Well that's because as our bodies age - we naturally diverge in a ton of directions. There is in fact no such thing as your genome. That was only true when you were a fertilized egg; essentially all of your adult cells contain mutations of some sort (most harmless).
And so your immune system is constantly worried about harming the mostly-normal tissue - because that's what causes autoimmune disease!
When your immune system is super careful, attacking lots of things that sort of look like you - it can prevent cancer. But it can also cause autoimmune disease.
We actually see this bear out as a difference between the sexes. Men get more cancer. Women get more autoimmune disease. This is because the immune system's thresholds for what it considers 'self' versus 'non-self' are set differently in men and women.
This lack of sensitivity in men allows the body to tolerate more growth and healing (to build muscle, recover from injury), and in women they alter their thresholds during pregnancy to tolerate the fetus. In fact - some chronic autoimmune diseases go away during pregnancy!
BUT IT ISN'T JUST YOUR SEX THAT DETERMINES HOW SENSITIVE YOUR IMMUNE SYSTEM IS. In fact - it's dependent on your entire life history. Literally everything you have encountered.
@larmanlab and colleagues recently demonstrated this memory gets destroyed when you have the measles. science.sciencemag.org/content/366/64…
@larmanlab But normally - it's just there. This background 'fingerprint of stuff' that your immune system sees. And I think it is VERY important to how differential outcomes in human health happen. Even to the point where I think it may determine who will or will not get specific diseases.
A great example of this - that most would incorrectly say is unrelated - is @SBakerMD and his website meatheals.com
Your immune system is very very dependent on your microbiome. Your microbiome is very very dependent on what you eat. Swap what you eat? You swap your microbiome. Swap your microbiome? You swap downstream immune diseases caused by chronic immune reactions to your microbiome.
I believe what the people reporting to @SBakerMD are seeing is that you can relieve chronic immune disease by removing the fiber-loving bacteria that cause these chronic diseases (multiple sclerosis, rheumatoid arthritis, etc.)

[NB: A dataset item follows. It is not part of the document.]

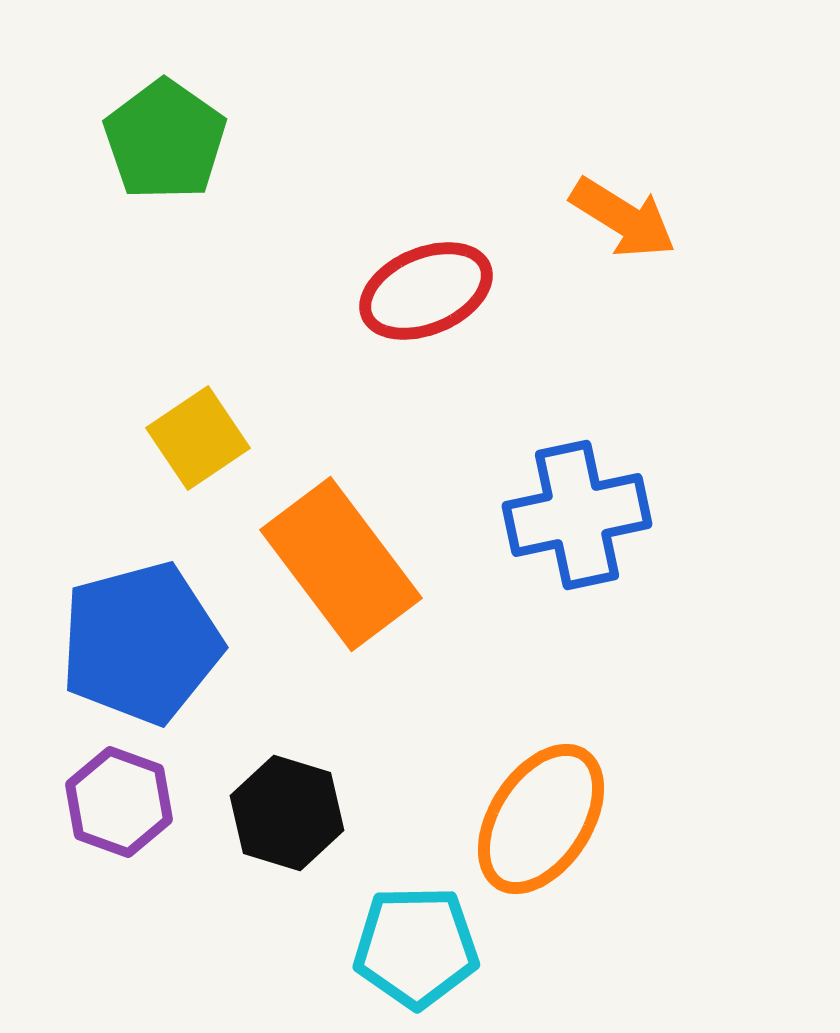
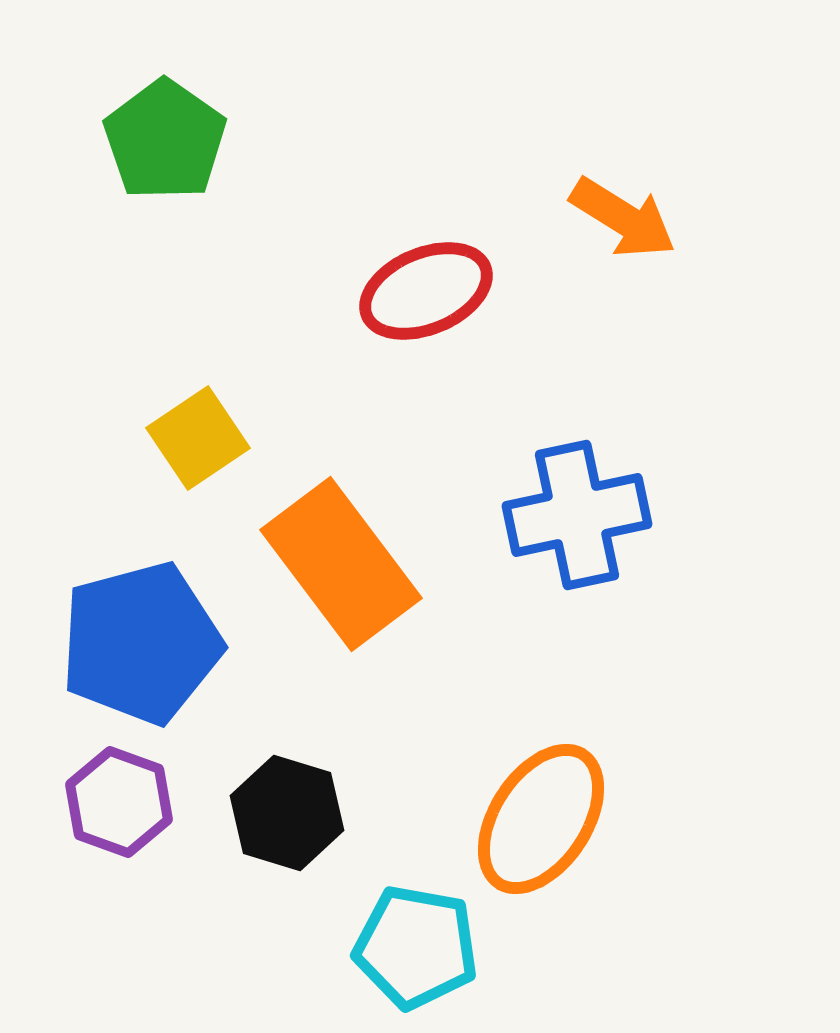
cyan pentagon: rotated 11 degrees clockwise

But not all chronic conditions will go away by a simple dietary swap. Sometimes the stimuli will still be there on a dramatically different diet, or you'll still need to train the immune system to notice cancer....or avoid harming normal tissues.
And this is how we come back to antigen-specificity. The microbiome may be the upstream cause - but the real place you need to look for what it does is in the immune system. And right now? The best tools we have for that are antibodies.
Tools like HuProt: cdi.bio/huprot/
And HuScan and VirScan: cdi.bio/phip-seq/
Will let us measure what the immune system is doing for the first time at the ANTIGEN-LEVEL.
This has never been done at the level of individual antibody isotypes before. And that's important. Because different isotypes mean very very different things. Like whether the immune system is protecting or destroying things:
I think that ultimately - by surveying people who DON'T GET DISEASES (go read up on survival bias): en.wikipedia.org/wiki/Survivors…
We are going to learn the targets people's immune systems attack that cause dementia. That they don't attack that cause cancer. That they attack to result in healthy aging.
New antibody tools will give us the targets we need to create anti-cancer vaccines, anti-dementia tolerance vaccines, and anti-aging vaccines.